O plebiscito do Chile

Por Nilson Mello*

Uma Constituição de caráter liberal garantiu ao Chile ao longo de quatro décadas elevados índices de desenvolvimento econômico, um dos melhores da América Latina, e, como resultado de uma economia mais forte, avanços sociais muito acima da média dos países da Região. De forma soberana, porém, o povo chileno decidiu em plebiscito no dia 25 de outubro que não quer mais este arcabouço jurídico como base da sociedade.

Promulgada em 1980, a atual Constituição traz princípios econômicos liberais, mas está irremediavelmente vinculada à ditadura Pinochet, período sombrio da história do país (1973-1990), o que facilitou a propaganda pela sua revogação, que agora terá curso. É de se presumir que a nova Carta estabeleça graus de intervenção e dirigismo estatais maiores, “em prol de mais avanços sociais”.

Em dez anos poderemos ver qual das duas receitas surtiu mais efeito. Sem que possamos saber ao certo qual será a orientação da nova Constituição no que diz respeito ao modelo econômico, não custa lembrar que países vizinhos antes ricos (Argentina e Venezuela) têm retrocedido como resultado do intervencionismo e do dirigismo estatais crescentes, temperados com grandes doses de populismo.

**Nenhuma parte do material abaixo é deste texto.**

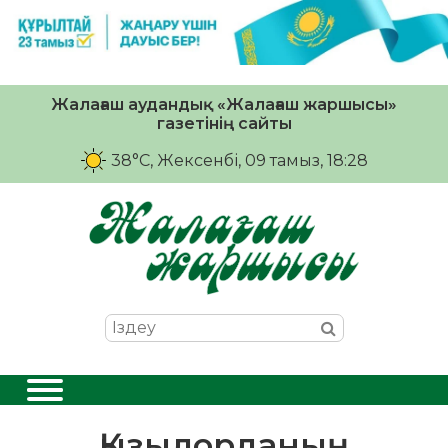
Жалағаш аудандық «Жалағаш жаршысы»
газетінің сайты
38°C
, Жексенбі, 09 тамыз, 18:28
Қызылорданың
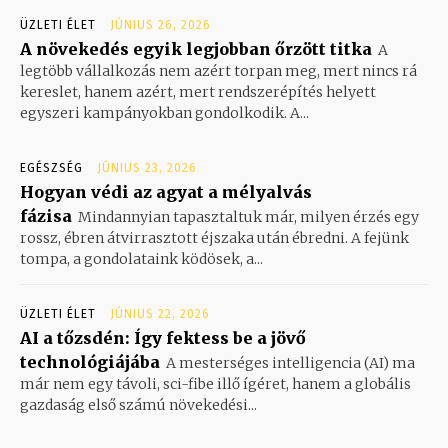
ÜZLETI ÉLET
JÚNIUS 26, 2026
A növekedés egyik legjobban őrzött titka
A
legtöbb vállalkozás nem azért torpan meg, mert nincs rá
kereslet, hanem azért, mert rendszerépítés helyett
egyszeri kampányokban gondolkodik. A...
EGÉSZSÉG
JÚNIUS 23, 2026
Hogyan védi az agyat a mélyalvás
fázisa
Mindannyian tapasztaltuk már, milyen érzés egy
rossz, ébren átvirrasztott éjszaka után ébredni. A fejünk
tompa, a gondolataink ködösek, a...
ÜZLETI ÉLET
JÚNIUS 22, 2026
AI a tőzsdén: Így fektess be a jövő
technológiájába
A mesterséges intelligencia (AI) ma
már nem egy távoli, sci-fibe illő ígéret, hanem a globális
gazdaság első számú növekedési...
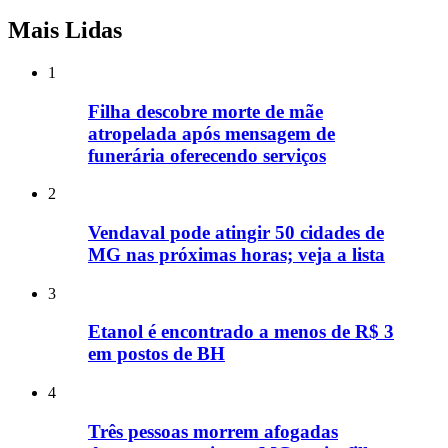
Mais Lidas
1
Filha descobre morte de mãe
atropelada após mensagem de
funerária oferecendo serviços
2
Vendaval pode atingir 50 cidades de
MG nas próximas horas; veja a lista
3
Etanol é encontrado a menos de R$ 3
em postos de BH
4
Três pessoas morrem afogadas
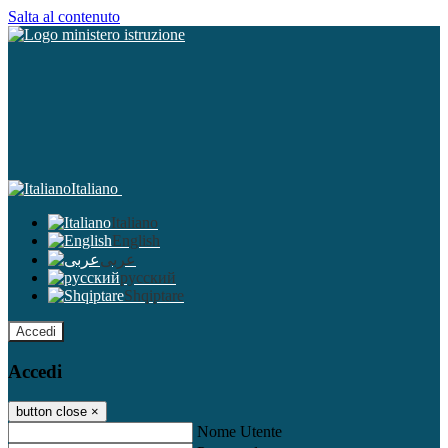
Salta al contenuto
Italiano
Italiano
English
عربى
русский
Shqiptare
Accedi
Accedi
button close
×
Nome Utente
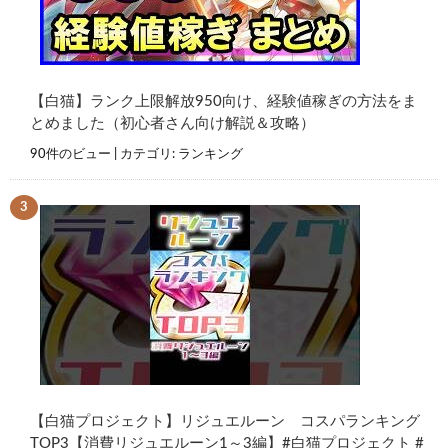
【白猫】ランク上限解放950向け、経験値稼ぎの方法をま
とめました（初心者さん向け解説＆攻略）
90件のビュー
|
カテゴリ:
ランキング
【白猫プロジェクト】リジュエルーン コスパランキング
TOP3【消費リジュエルーン1～3編】#白猫プロジェクト #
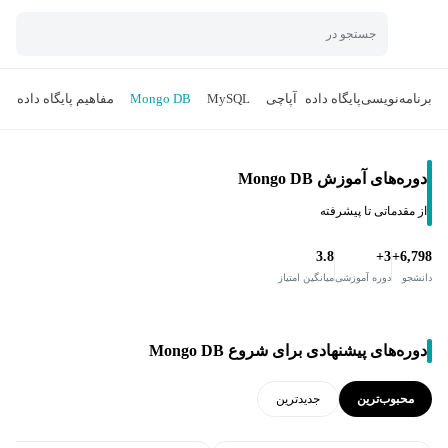
جستجو در
برنامه‌نویسی
پایگاه داده
آپاچی
MySQL
Mongo DB
مفاهیم پایگاه داده
L
دوره‌های آموزش Mongo DB
از مقدماتی تا پیشرفته
3.8
3+
6,798+
دانشجو
دوره آموزشی
میانگین امتیاز
دوره‌های پیشنهادی برای شروع Mongo DB
محبوب‌ترین
جدید‌ترین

O próprio Brasil apresenta média de crescimento econômico medíocre há décadas por conta de uma estrutura legal hostil ao empreendedor, contrária à liberdade econômica.

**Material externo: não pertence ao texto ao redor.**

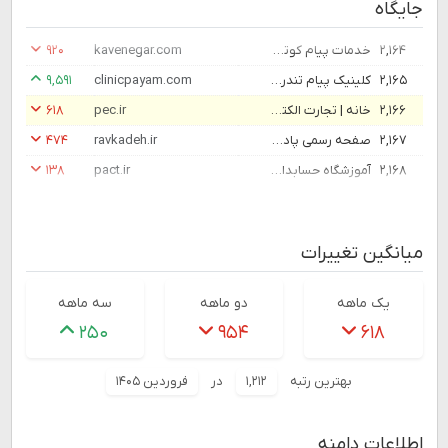
جایگاه
۲,۱۶۴
خدمات پیام کوتاه کاوه نگار | وب سرویس پیام کوتاه | وب سرویس اس ام اس
kavenegar.com
۹۲۰
۲,۱۶۵
کلینیک پیام تندرستی - کلینیک ترک اعتیاد در تهران
clinicpayam.com
۹,۵۹۱
۲,۱۶۶
خانه | تجارت الکترونیک پارسیان
pec.ir
۶۱۸
۲,۱۶۷
صفحه رسمی پادکست راوکده | پادکست تاریخی، سیاسی، فرهنگی راوکده
ravkadeh.ir
۴۷۴
۲,۱۶۸
آموزشگاه حسابداری پکت Pact؛ برترین و بهترین در تهران و ایران
pact.ir
۱۳۸
میانگین تغییرات
یک ماهه
دو ماهه
سه ماهه
۲۵۰
۹۵۴
۶۱۸
بهترین رتبه
۱,۲۱۲
در
فروردین ۱۴۰۵
اطلاعات دامنه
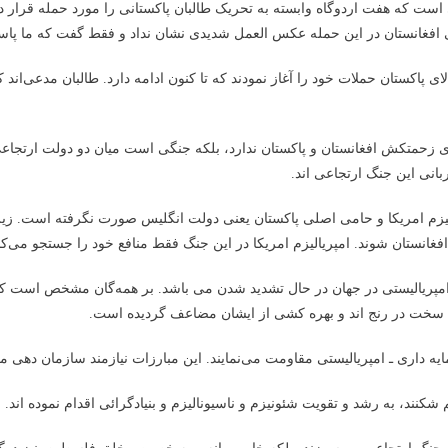
 است که هفت اردوگاه وابسته به تحریک طالبان پاکستانی را مورد حمله قرار د
امی افغانستان در این حمله عکس العمل شدیدی نشان نداد و فقط گفت که ما پاسخ
ی زحمتکش افغانستان و پاکستان ندارد، بلکه جنگی است میان دو دولت ارتجاعی.
بانی این جنگ ارتجاعی اند.
زم امریکا و حامی اصلی پاکستان یعنی دولت انگلیس صورت نگرفته است. زیرا ف
فغانستان شوند. امپریالیزم امریکا در این جنگ فقط منافع خود را جستجو می‌کند و
مپریالیستی در جهان در حال تشدید شدن می باشد. بر همه‌گان مشخص است که ا
بت سخت در رنج اند و بهره کشی از ایشان مضاعف گردیده است.
ه داری ـ امپریالیستی مقاومت می‌نمایند. این مبارزات نیازمند سازمان دهی مج
نند، به رشد و تقویت شئونیزم و ناسیونالیزم و بنیادگرائی اقدام نموده اند.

Ainda que seja uma ciência, e como tal tenha as suas leis intrínsecas, a economia é também resultado de variáveis extrínsecas, que lhe são dadas pelo Direito – o arcabouço jurídico no qual se assenta. Se Estado opulento, impostos em profusão e grande número de estatais fossem o caminho do bem-estar social, estaríamos em primeiro lugar no ranking global. E não é o caso.

A Constituição que agora os chilenos querem é provavelmente algo parecido com a nossa Constituição de 1988: mais que uma Carta de princípios, um programa de governo de orientação social democrata. Aqui não deu resultado. Fomentou-se uma casta de privilegiados no funcionalismo público, em prejuízo da coletividade. O Estado deixou de ser meio para se tornar um fim em si mesmo. Opulento. Não houve avanços econômicos e sociais relevantes, haja vista nosso baixo desempenho no ensino, mesmo se comparado a países em desenvolvimento.

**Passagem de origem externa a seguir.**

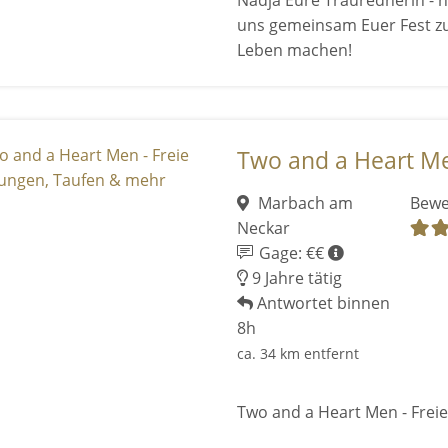
Nadja Eure Traurednerin - he
uns gemeinsam Euer Fest z
Leben machen!
Two and a Heart Men
Marbach am
Bewe
Neckar
Gage: €€
9 Jahre tätig
Antwortet binnen
8h
ca. 34 km entfernt
Two and a Heart Men - Frei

Recente pesquisa da Confederação Nacional da Indústria aponta que o Brasil é o sétimo país que mais gasta com funcionalismo público, mais até do que nações europeias que são referência do WelfareState. Gastamos o dobro que o Chile, justamente por conta de seu arcabouço liberal, que agora será revisto.

Os chilenos acreditam que possam alcançar patamares ainda mais elevados de desenvolvimento com outro tipo de matriz jurídica, menos liberal e, portanto, mais intervencionista, no sentido do aprofundamento do Estado do Bem-Estar. Repito: decisão soberana, legítima. O risco é que, na elaboração da nova Carta, os parâmetros econômicos que contribuíram para o desenvolvimento do país sejam eliminados. Esses parâmetros não devem ser vistos como entulho do “velho regime”, mas, sim, como tributo pago à sociedade pelo terror que produziu, pois foram a base do reconhecido sucesso do Chile em todos esses anos.